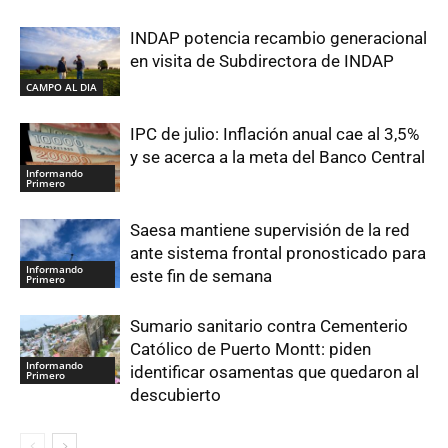
INDAP potencia recambio generacional
en visita de Subdirectora de INDAP
CAMPO AL DIA
IPC de julio: Inflación anual cae al 3,5%
y se acerca a la meta del Banco Central
Informando
Primero
Saesa mantiene supervisión de la red
ante sistema frontal pronosticado para
Informando
este fin de semana
Primero
Sumario sanitario contra Cementerio
Católico de Puerto Montt: piden
Informando
identificar osamentas que quedaron al
Primero
descubierto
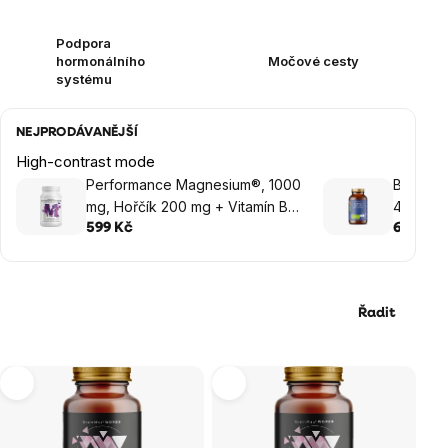
Podpora
hormonálního
Močové cesty
systému
NEJPRODÁVANĚJŠÍ
High-contrast mode
Performance Magnesium®, 1000
BrainMa
mg, Hořčík 200 mg + Vitamín B6
4000 IU
P5P, 100 vegan kapslí
rostlinn
599 Kč
699 Kč
Řadit
Výpis
produktů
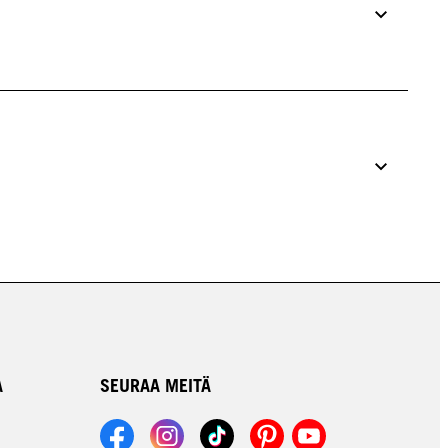
A
SEURAA MEITÄ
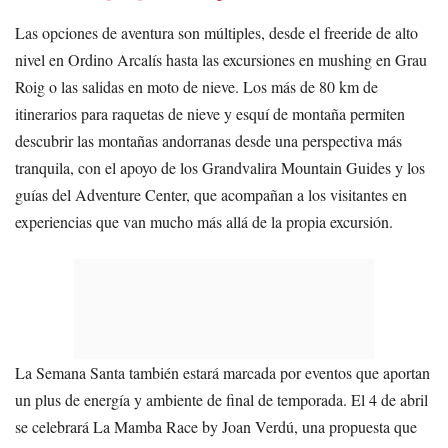
Las opciones de aventura son múltiples, desde el freeride de alto
nivel en Ordino Arcalís hasta las excursiones en mushing en Grau
Roig o las salidas en moto de nieve. Los más de 80 km de
itinerarios para raquetas de nieve y esquí de montaña permiten
descubrir las montañas andorranas desde una perspectiva más
tranquila, con el apoyo de los Grandvalira Mountain Guides y los
guías del Adventure Center, que acompañan a los visitantes en
experiencias que van mucho más allá de la propia excursión.
La Semana Santa también estará marcada por eventos que aportan
un plus de energía y ambiente de final de temporada. El 4 de abril
se celebrará La Mamba Race by Joan Verdú, una propuesta que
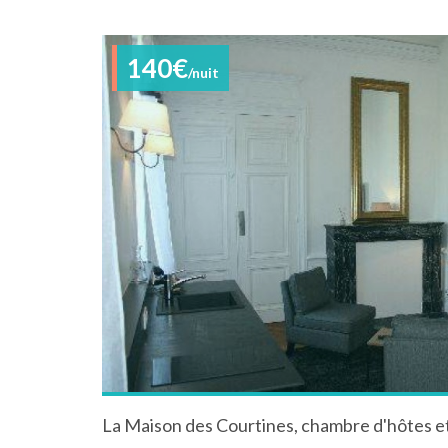
140€
/nuit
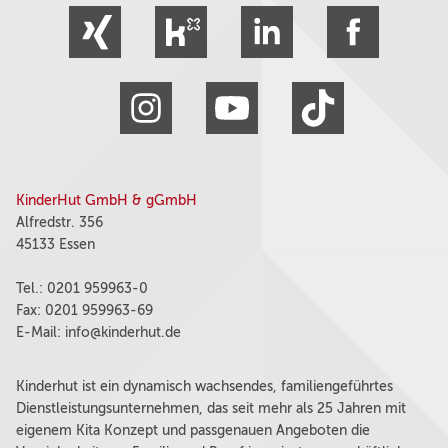
KinderHut GmbH & gGmbH
Alfredstr. 356
45133 Essen
Tel.: 0201 959963-0
Fax: 0201 959963-69
E-Mail:
info@kinderhut.de
Kinderhut ist ein dynamisch wachsendes, familiengeführtes
Dienstleistungsunternehmen, das seit mehr als 25 Jahren mit
eigenem Kita Konzept und passgenauen Angeboten die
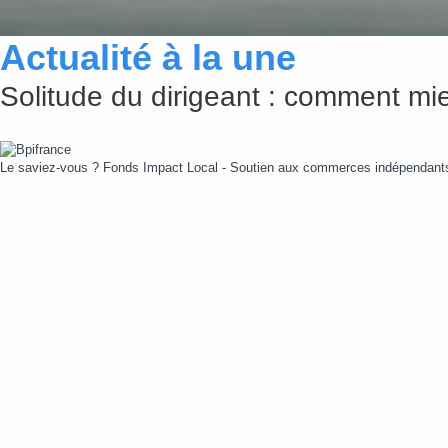
Actualité à la une
Solitude du dirigeant : comment mie
Le saviez-vous ?
Fonds Impact Local - Soutien aux commerces indépendan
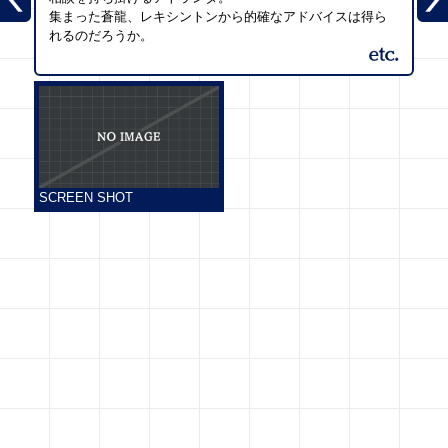
集まった蒼龍、レキシントンから的確なアドバイスは得ら
れるのだろうか。
SCREEN SHOT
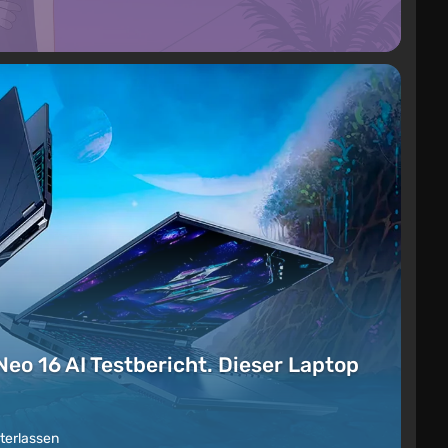
Neo 16 AI Testbericht. Dieser Laptop
terlassen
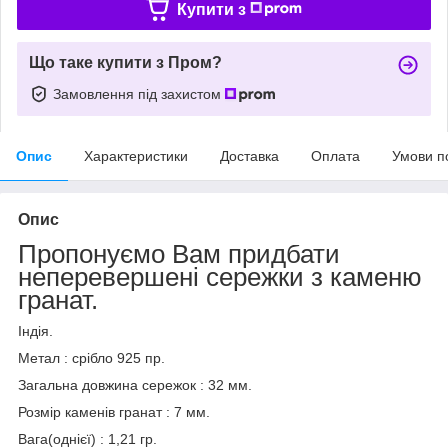
Купити з
Що таке купити з Пром?
Замовлення під захистом
Опис
Характеристики
Доставка
Оплата
Умови п
Опис
Пропонуємо Вам придбати
неперевершені сережки з каменю
гранат.
Індія.
Метал : срібло 925 пр.
Загальна довжина сережок : 32 мм.
Розмір каменів гранат : 7 мм.
Вага(однієї) : 1,21 гр.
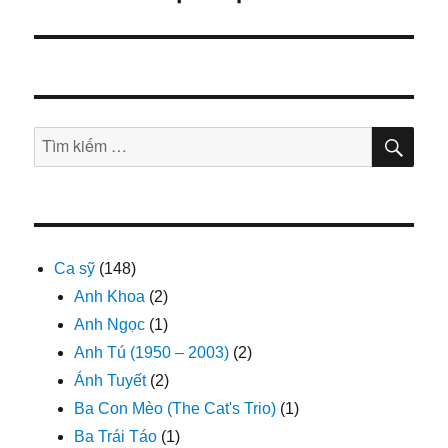
bài
viết
TÌM
Tìm
KIẾ
kiếm:
Ca sỹ
(148)
Anh Khoa
(2)
Anh Ngọc
(1)
Anh Tú (1950 – 2003)
(2)
Ánh Tuyết
(2)
Ba Con Mèo (The Cat's Trio)
(1)
Ba Trái Táo
(1)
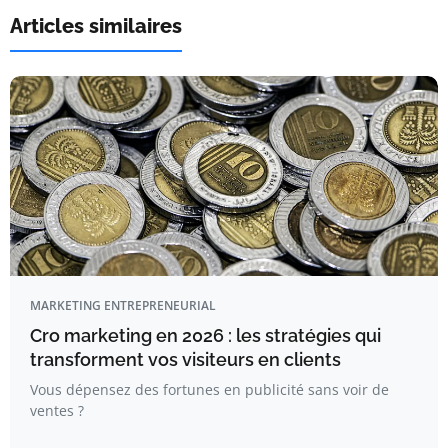
Articles similaires
MARKETING ENTREPRENEURIAL
Cro marketing en 2026 : les stratégies qui
transforment vos visiteurs en clients
Vous dépensez des fortunes en publicité sans voir de
ventes ?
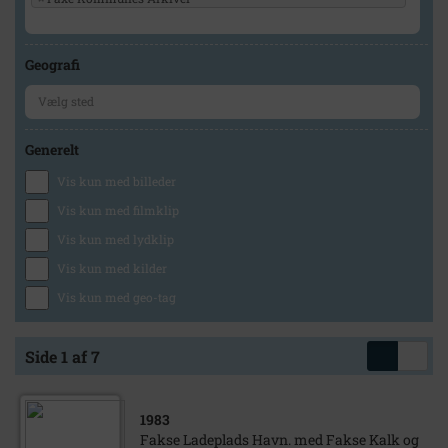
Geografi
Generelt
Vis kun med billeder
Vis kun med filmklip
Vis kun med lydklip
Vis kun med kilder
Vis kun med geo-tag
Side 1 af 7
1983
Fakse Ladeplads Havn. med Fakse Kalk og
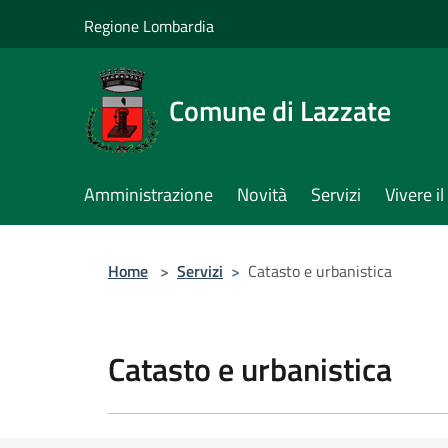
Salta al contenuto principale
Regione Lombardia
Comune di Lazzate
Amministrazione
Novità
Servizi
Vivere 
Home
>
Servizi
>
Catasto e urbanistica
Catasto e urbanistica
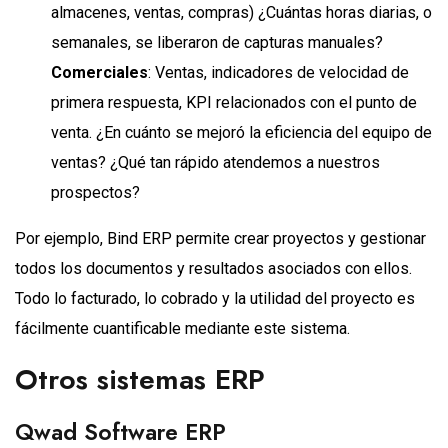
almacenes, ventas, compras) ¿Cuántas horas diarias, o
semanales, se liberaron de capturas manuales?
Comerciales
: Ventas, indicadores de velocidad de
primera respuesta, KPI relacionados con el punto de
venta. ¿En cuánto se mejoró la eficiencia del equipo de
ventas? ¿Qué tan rápido atendemos a nuestros
prospectos?
Por ejemplo, Bind ERP permite crear proyectos y gestionar
todos los documentos y resultados asociados con ellos.
Todo lo facturado, lo cobrado y la utilidad del proyecto es
fácilmente cuantificable mediante este sistema.
Otros sistemas ERP
Qwad Software ERP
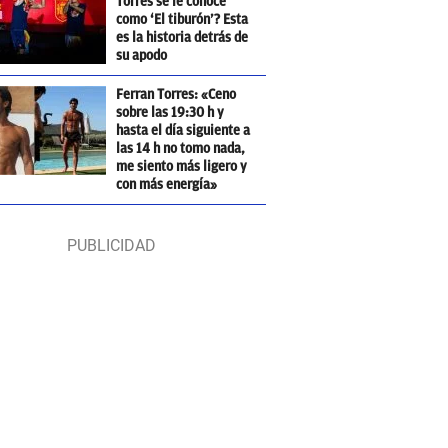
Torres se le conoce
como ‘El tiburón’? Esta
es la historia detrás de
su apodo
Ferran Torres: «Ceno
sobre las 19:30 h y
hasta el día siguiente a
las 14 h no tomo nada,
me siento más ligero y
con más energía»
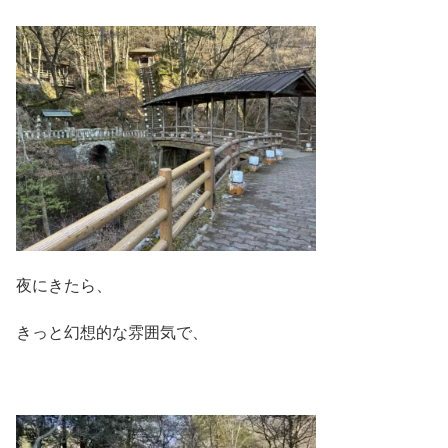
夜にきたら、
きっと幻想的な雰囲気で、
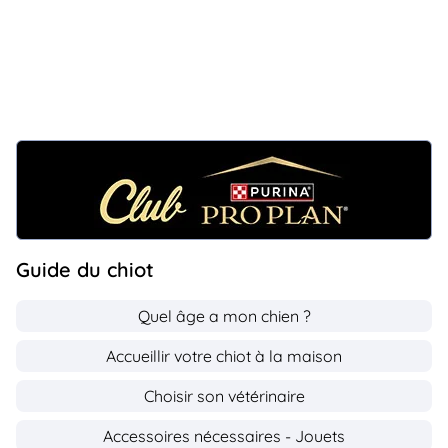
Guide du chiot
Quel âge a mon chien ?
Accueillir votre chiot à la maison
Choisir son vétérinaire
Accessoires nécessaires - Jouets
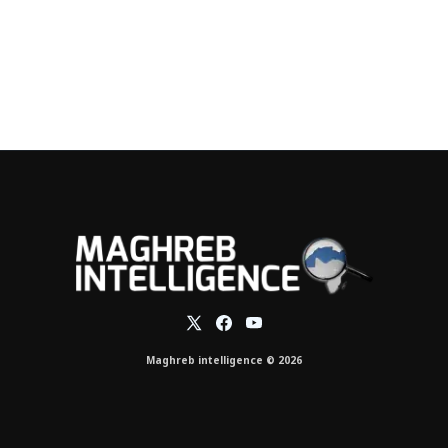
Maghreb intelligence © 2026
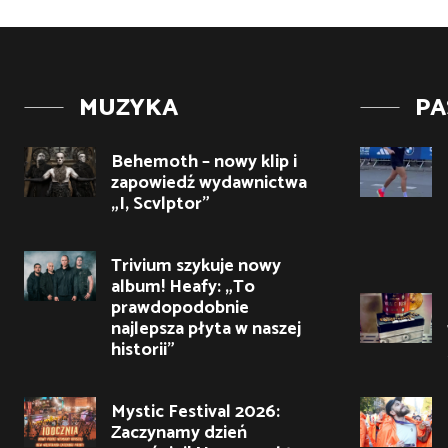
MUZYKA
PA
Behemoth – nowy klip i
zapowiedź wydawnictwa
„I, Scvlptor”
Trivium szykuje nowy
album! Heafy: „To
prawdopodobnie
najlepsza płyta w naszej
historii”
Mystic Festival 2026:
Zaczynamy dzień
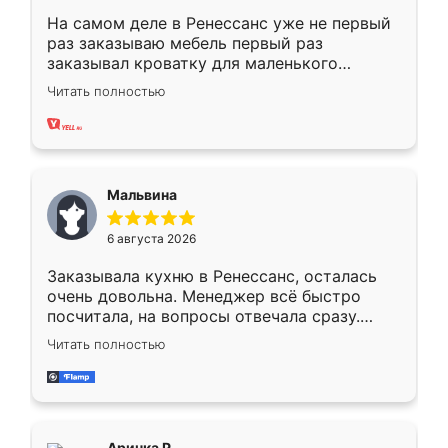
На самом деле в Ренессанс уже не первый
раз заказываю мебель первый раз
заказывал кроватку для маленького
ребёнка при его рождении ,во второй раз
Читать полностью
заказал шкаф-купе. По качеству очень
хорошее сборка достаточно быстрая,
также адекватные цены. До этого
сравнивал с разными конкурентами в этом
сегменте ,выбор у конкурентов куда
Мальвина
меньше, здесь же он более разнообразный.
Мне нравится ,если что-то потребуется из
6 августа 2026
мебели буду заказывать только здесь.
Заказывала кухню в Ренессанс, осталась
очень довольна. Менеджер всё быстро
посчитала, на вопросы отвечала сразу.
Замерщик приехал в субботу, подошёл к
Читать полностью
делу со всей ответственностью. Собрали
за день, ребята работали аккуратно, даже
пыли почти не было. Качество отличное,
ящики ходят плавно, ничего не скрипит.
Всё подошло как влитое.
Аринка Р.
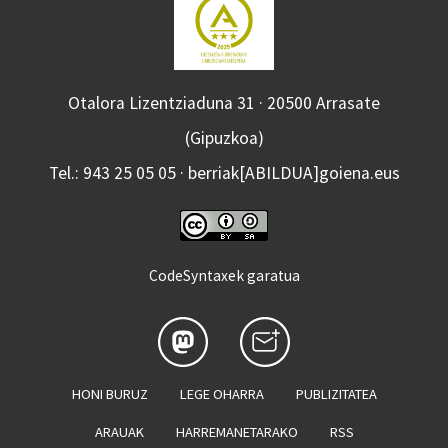
Otalora Lizentziaduna 31 · 20500 Arrasate
(Gipuzkoa)
Tel.: 943 25 05 05 · berriak[ABILDUA]goiena.eus
CodeSyntaxek garatua
HONI BURUZ
LEGE OHARRA
PUBLIZITATEA
ARAUAK
HARREMANETARAKO
RSS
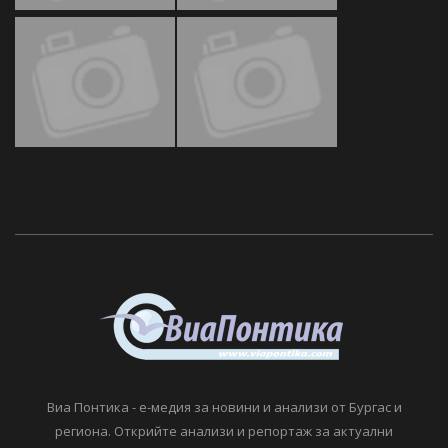
Виа Понтика - е-медия за новини и анализи от Бургас и
региона. Открийте анализи и репортаж за актуални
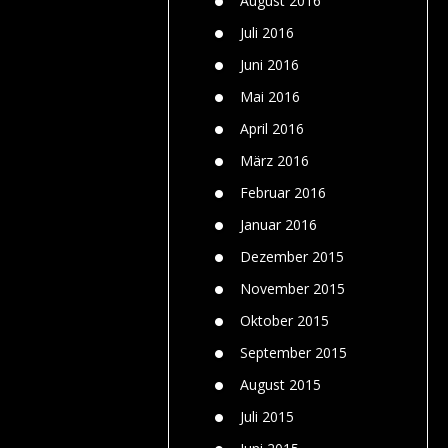
August 2016
Juli 2016
Juni 2016
Mai 2016
April 2016
März 2016
Februar 2016
Januar 2016
Dezember 2015
November 2015
Oktober 2015
September 2015
August 2015
Juli 2015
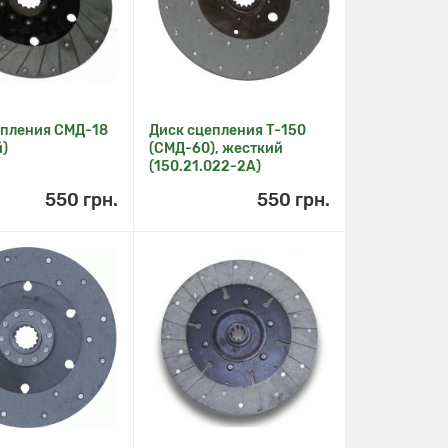
епления СМД-18
Диск сцепления Т-150
й)
(СМД-60), жесткий
(150.21.022-2А)
550 грн.
550 грн.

• Requirement:
Your answer must be the records above, word for word, with every picture left out.

• Output:
INDAP potencia recambio generacional
en visita de Subdirectora de INDAP
CAMPO AL DIA
IPC de julio: Inflación anual cae al 3,5%
y se acerca a la meta del Banco Central
Informando
Primero
Saesa mantiene supervisión de la red
ante sistema frontal pronosticado para
Informando
este fin de semana
Primero
Sumario sanitario contra Cementerio
Católico de Puerto Montt: piden
Informando
identificar osamentas que quedaron al
Primero
descubierto
Podpora
hormonálního
Močové cesty
systému
NEJPRODÁVANĚJŠÍ
High-contrast mode
Performance Magnesium®, 1000
BrainMa
mg, Hořčík 200 mg + Vitamín B6
4000 IU
P5P, 100 vegan kapslí
rostlinn
599 Kč
699 Kč
Řadit
Výpis
produktů
A
SEURAA MEITÄ
Las opciones de aventura son múltiples, desde el freeride de alto
nivel en Ordino Arcalís hasta las excursiones en mushing en Grau
Roig o las salidas en moto de nieve. Los más de 80 km de
itinerarios para raquetas de nieve y esquí de montaña permiten
descubrir las montañas andorranas desde una perspectiva más
tranquila, con el apoyo de los Grandvalira Mountain Guides y los
guías del Adventure Center, que acompañan a los visitantes en
experiencias que van mucho más allá de la propia excursión.
La Semana Santa también estará marcada por eventos que aportan
un plus de energía y ambiente de final de temporada. El 4 de abril
se celebrará La Mamba Race by Joan Verdú, una propuesta que
140€
/nuit
KinderHut GmbH & gGmbH
Alfredstr. 356
45133 Essen
Tel.: 0201 959963-0
Fax: 0201 959963-69
E-Mail:
info@kinderhut.de
Kinderhut ist ein dynamisch wachsendes, familiengeführtes
Dienstleistungsunternehmen, das seit mehr als 25 Jahren mit
eigenem Kita Konzept und passgenauen Angeboten die
Actualité à la une
Solitude du dirigeant : comment mie
Le saviez-vous ?
Fonds Impact Local - Soutien aux commerces indépendan
集まった蒼龍、レキシントンから的確なアドバイスは得ら
れるのだろうか。
SCREEN SHOT
Neo 16 AI Testbericht. Dieser Laptop
terlassen
Купити з
Що таке купити з Пром?
Замовлення під захистом
Опис
Характеристики
Доставка
Оплата
Умови п
Опис
Пропонуємо Вам придбати
неперевершені сережки з каменю
гранат.
Індія.
Метал : срібло 925 пр.
Загальна довжина сережок : 32 мм.
Розмір каменів гранат : 7 мм.
Вага(однієї) : 1,21 гр.
bài
viết
TÌM
Tìm
KIẾ
kiếm:
Ca sỹ
(148)
Anh Khoa
(2)
Anh Ngọc
(1)
Anh Tú (1950 – 2003)
(2)
Ánh Tuyết
(2)
Ba Con Mèo (The Cat's Trio)
(1)
Ba Trái Táo
(1)
Articles similaires
MARKETING ENTREPRENEURIAL
Cro marketing en 2026 : les stratégies qui
transforment vos visiteurs en clients
Vous dépensez des fortunes en publicité sans voir de
ventes ?
Geografi
Generelt
Vis kun med billeder
Vis kun med filmklip
Vis kun med lydklip
Vis kun med kilder
Vis kun med geo-tag
Side 1 af 7
1983
Fakse Ladeplads Havn. med Fakse Kalk og
Salta al contenuto principale
Regione Lombardia
Comune di Lazzate
Amministrazione
Novità
Servizi
Vivere 
Home
>
Servizi
>
Catasto e urbanistica
Catasto e urbanistica
almacenes, ventas, compras) ¿Cuántas horas diarias, o
semanales, se liberaron de capturas manuales?
Comerciales
: Ventas, indicadores de velocidad de
primera respuesta, KPI relacionados con el punto de
venta. ¿En cuánto se mejoró la eficiencia del equipo de
ventas? ¿Qué tan rápido atendemos a nuestros
prospectos?
Por ejemplo, Bind ERP permite crear proyectos y gestionar
todos los documentos y resultados asociados con ellos.
Todo lo facturado, lo cobrado y la utilidad del proyecto es
fácilmente cuantificable mediante este sistema.
Otros sistemas ERP
Qwad Software ERP
Torres se le conoce
como ‘El tiburón’? Esta
es la historia detrás de
su apodo
Ferran Torres: «Ceno
sobre las 19:30 h y
hasta el día siguiente a
las 14 h no tomo nada,
me siento más ligero y
con más energía»
夜にきたら、
きっと幻想的な雰囲気で、
Guide du chiot
Quel âge a mon chien ?
Accueillir votre chiot à la maison
Choisir son vétérinaire
Accessoires nécessaires - Jouets
Maghreb intelligence © 2026
MUZYKA
PA
Behemoth – nowy klip i
zapowiedź wydawnictwa
„I, Scvlptor”
Trivium szykuje nowy
album! Heafy: „To
prawdopodobnie
najlepsza płyta w naszej
historii”
Mystic Festival 2026:
Zaczynamy dzień
На самом деле в Ренессанс уже не первый
раз заказываю мебель первый раз
заказывал кроватку для маленького
ребёнка при его рождении ,во второй раз
Читать полностью
заказал шкаф-купе. По качеству очень
хорошее сборка достаточно быстрая,
также адекватные цены. До этого
сравнивал с разными конкурентами в этом
сегменте ,выбор у конкурентов куда
Мальвина
меньше, здесь же он более разнообразный.
Мне нравится ,если что-то потребуется из
6 августа 2026
мебели буду заказывать только здесь.
Заказывала кухню в Ренессанс, осталась
очень довольна. Менеджер всё быстро
посчитала, на вопросы отвечала сразу.
Замерщик приехал в субботу, подошёл к
Читать полностью
делу со всей ответственностью. Собрали
за день, ребята работали аккуратно, даже
пыли почти не было. Качество отличное,
ящики ходят плавно, ничего не скрипит.
Всё подошло как влитое.
Аринка Р.
Otalora Lizentziaduna 31 · 20500 Arrasate
(Gipuzkoa)
Tel.: 943 25 05 05 · berriak[ABILDUA]goiena.eus
CodeSyntaxek garatua
HONI BURUZ
LEGE OHARRA
PUBLIZITATEA
ARAUAK
HARREMANETARAKO
RSS
Виа Понтика - е-медия за новини и анализи от Бургас и
региона. Открийте анализи и репортаж за актуални
August 2016
Juli 2016
Juni 2016
Mai 2016
April 2016
März 2016
Februar 2016
Januar 2016
Dezember 2015
November 2015
Oktober 2015
September 2015
August 2015
Juli 2015
епления СМД-18
Диск сцепления Т-150
й)
(СМД-60), жесткий
(150.21.022-2А)
550 грн.
550 грн.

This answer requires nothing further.